When he returns after 18-years to make amends to his family for his absence, he is received as a traitor.  Joel has returned to give a concert to raise funds for the orphans and they are determined to undermine it.  Living in Tel Aviv they have endured the wrath and excommunication of neighbors and a government that condemns Joel’s outspoken beliefs.  His brother Freddie (James Whelan) has had his business destroyed and his son Izzy (Guy Kapulnik) has fought in this war and hold an entirely different view based on their war zone experiences.

Tonya Beckman as Trudy and James Whalen as Freddie in After the War at Mosaic Theater Company of DC, March 24-April 17, 2016. Photo by Stan Barouh.

Tonya Beckman as Trudy and James Whalen as Freddie in After the War. Photo by Stan Barouh.

With all the elements of a Greek tragedy that pits brother against brother, mother (Barbara Rappaport) against son, and son against his own son, the story reveals the conflict burning within as each betrays Joel.  It is described in a press release as such, “The play speaks of the artist’s responsibility in an embattled society and illustrates the entrenched divisions between elite cultural purveyors and working class pragmatists; between right-wing and left-wing Israelis: and be extension, between conservative and liberal forces in a divided American Jewish community.”

Paul Morella as Joel and Barbara Rappaport as Bella in After the War at Mosaic Theater Company of DC, March 24-April 17, 2016. Photo by Stan Barouh.

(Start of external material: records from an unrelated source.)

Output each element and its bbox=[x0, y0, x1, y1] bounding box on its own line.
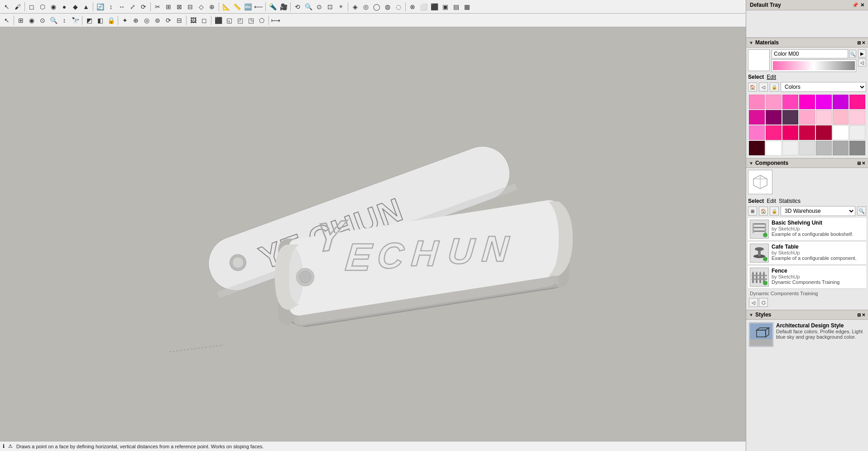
nav6[interactable]: 🔭 bbox=[70, 15, 80, 25]
swatch-19[interactable] bbox=[816, 125, 832, 140]
edit-tab[interactable]: Edit bbox=[767, 74, 776, 80]
tool20[interactable]: 📏 bbox=[232, 2, 242, 12]
tool10[interactable]: ↔ bbox=[117, 2, 127, 12]
home-btn[interactable]: 🏠 bbox=[748, 82, 757, 91]
tool8[interactable]: 🔄 bbox=[95, 2, 105, 12]
eraser-icon[interactable]: ◻ bbox=[27, 2, 37, 12]
components-close-btn[interactable]: ✕ bbox=[862, 161, 865, 166]
cursor-tool[interactable]: ↖ bbox=[2, 15, 12, 25]
list-item[interactable]: Cafe Table by SketchUp Example of a conf… bbox=[748, 242, 866, 265]
swatch-6[interactable] bbox=[833, 95, 849, 109]
materials-close-btn[interactable]: ✕ bbox=[862, 40, 865, 45]
tool11[interactable]: ⤢ bbox=[128, 2, 138, 12]
comp-dc-btn[interactable]: ⬡ bbox=[759, 298, 768, 307]
back-btn[interactable]: ◁ bbox=[759, 82, 768, 91]
list-item[interactable]: Basic Shelving Unit by SketchUp Example … bbox=[748, 218, 866, 241]
nav5[interactable]: ↕ bbox=[59, 15, 69, 25]
swatch-17[interactable] bbox=[782, 125, 798, 140]
tool28[interactable]: ⊡ bbox=[325, 2, 335, 12]
tool13[interactable]: ✂ bbox=[153, 2, 163, 12]
swatch-1[interactable] bbox=[749, 95, 765, 109]
swatch-8[interactable] bbox=[749, 110, 765, 125]
swatch-5[interactable] bbox=[816, 95, 832, 109]
tool16[interactable]: ⊟ bbox=[185, 2, 195, 12]
tool27[interactable]: ⊙ bbox=[314, 2, 324, 12]
comp-stats-tab[interactable]: Statistics bbox=[779, 198, 801, 204]
materials-expand-btn[interactable]: ⊞ bbox=[857, 40, 861, 45]
nav4[interactable]: 🔍 bbox=[48, 15, 58, 25]
swatch-10[interactable] bbox=[782, 110, 798, 125]
components-expand-btn[interactable]: ⊞ bbox=[857, 161, 861, 166]
swatch-13[interactable] bbox=[833, 110, 849, 125]
comp-select-tab[interactable]: Select bbox=[748, 198, 764, 204]
axes2[interactable]: ⊕ bbox=[131, 15, 141, 25]
components-section-header[interactable]: ▼ Components ⊞ ✕ bbox=[746, 158, 868, 168]
swatch-3[interactable] bbox=[782, 95, 798, 109]
snap1[interactable]: ⟼ bbox=[271, 15, 281, 25]
select-tool-icon[interactable]: ↖ bbox=[2, 2, 12, 12]
tool22[interactable]: ⟵ bbox=[254, 2, 264, 12]
swatch-18[interactable] bbox=[799, 125, 815, 140]
3d3[interactable]: ◰ bbox=[235, 15, 245, 25]
list-item[interactable]: Fence by SketchUp Dynamic Components Tra… bbox=[748, 266, 866, 289]
comp-search-btn[interactable]: 🔍 bbox=[857, 206, 866, 216]
tool14[interactable]: ⊞ bbox=[163, 2, 173, 12]
3d1[interactable]: ⬛ bbox=[213, 15, 223, 25]
swatch-28[interactable] bbox=[849, 141, 865, 155]
tool30[interactable]: ◈ bbox=[350, 2, 360, 12]
3d2[interactable]: ◱ bbox=[224, 15, 234, 25]
tool26[interactable]: 🔍 bbox=[303, 2, 313, 12]
tool21[interactable]: 🔤 bbox=[243, 2, 253, 12]
swatch-7[interactable] bbox=[849, 95, 865, 109]
lock-btn[interactable]: 🔒 bbox=[770, 82, 779, 91]
swatch-21[interactable] bbox=[849, 125, 865, 140]
comp-lock-btn[interactable]: 🔒 bbox=[770, 206, 779, 216]
swatch-16[interactable] bbox=[766, 125, 782, 140]
view2[interactable]: ◧ bbox=[95, 15, 105, 25]
tool36[interactable]: ⬜ bbox=[418, 2, 428, 12]
canvas-area[interactable]: YE CHUN bbox=[0, 27, 746, 441]
material-action-btn2[interactable]: ◁ bbox=[858, 58, 866, 67]
swatch-2[interactable] bbox=[766, 95, 782, 109]
tool3[interactable]: ⬡ bbox=[38, 2, 48, 12]
styles-section-header[interactable]: ▼ Styles ⊞ ✕ bbox=[746, 310, 868, 320]
tool25[interactable]: ⟲ bbox=[293, 2, 302, 12]
tool38[interactable]: ▣ bbox=[440, 2, 450, 12]
paint-tool-icon[interactable]: 🖌 bbox=[13, 2, 23, 12]
axes3[interactable]: ◎ bbox=[142, 15, 152, 25]
tool33[interactable]: ◍ bbox=[383, 2, 393, 12]
tool31[interactable]: ◎ bbox=[361, 2, 371, 12]
tool12[interactable]: ⟳ bbox=[139, 2, 149, 12]
tool18[interactable]: ⊕ bbox=[207, 2, 217, 12]
comp-dropdown[interactable]: 3D Warehouse bbox=[781, 206, 855, 216]
axes6[interactable]: ⊟ bbox=[174, 15, 184, 25]
swatch-26[interactable] bbox=[816, 141, 832, 155]
select-tab[interactable]: Select bbox=[748, 74, 764, 80]
axes4[interactable]: ⊚ bbox=[153, 15, 163, 25]
materials-section-header[interactable]: ▼ Materials ⊞ ✕ bbox=[746, 38, 868, 48]
axes5[interactable]: ⟳ bbox=[163, 15, 173, 25]
styles-expand-btn[interactable]: ⊞ bbox=[857, 312, 861, 317]
material-eyedropper-btn[interactable]: 🔍 bbox=[849, 50, 856, 58]
tool29[interactable]: ⌖ bbox=[336, 2, 346, 12]
nav3[interactable]: ⊙ bbox=[38, 15, 48, 25]
tool9[interactable]: ↕ bbox=[106, 2, 116, 12]
swatch-14[interactable] bbox=[849, 110, 865, 125]
tray-pin-btn[interactable]: 📌 bbox=[852, 2, 858, 8]
comp-grid-btn[interactable]: ⊞ bbox=[748, 206, 757, 216]
tool39[interactable]: ▤ bbox=[451, 2, 461, 12]
styles-close-btn[interactable]: ✕ bbox=[862, 312, 865, 317]
view1[interactable]: ◩ bbox=[84, 15, 94, 25]
tool6[interactable]: ◆ bbox=[70, 2, 80, 12]
swatch-9[interactable] bbox=[766, 110, 782, 125]
tray-close-btn[interactable]: ✕ bbox=[860, 2, 864, 8]
swatch-22[interactable] bbox=[749, 141, 765, 155]
tool17[interactable]: ◇ bbox=[196, 2, 206, 12]
swatch-11[interactable] bbox=[799, 110, 815, 125]
swatch-24[interactable] bbox=[782, 141, 798, 155]
swatch-4[interactable] bbox=[799, 95, 815, 109]
tool24[interactable]: 🎥 bbox=[278, 2, 288, 12]
swatch-12[interactable] bbox=[816, 110, 832, 125]
tool37[interactable]: ⬛ bbox=[429, 2, 439, 12]
swatch-25[interactable] bbox=[799, 141, 815, 155]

Paul Morella as Joel and Barbara Rappaport as Bella in After the War. Photo by Stan Barouh.

At times Director Sinai Peter’s staging seems over-dramatized, but there is raw passion at hand and a fierce commitment to tell a story of how a family’s faith in one another can be destroyed by war.  Bear in mind too that Lerner, who describes this play as autobiographical, cannot mount this play in his own country where free artistic expression is challenged by the right-wing government.

Tonya Beckman as Trudy and Michael Tolaydo as Bernard in After the War at Mosaic Theater Company of DC, March 24-April 17, 2016. Photo by Stan Barouh.

Tonya Beckman as Trudy and Michael Tolaydo as Bernard in After the War. Photo by Stan Barouh.

An exceptional cast puts this play on the must-see list.

Note: This week Mosaic Theater Company announced an extraordinary one million dollar grant from the Reva and David Logan Foundation, allowing the two-year old company to continue to present its series of groundbreaking plays.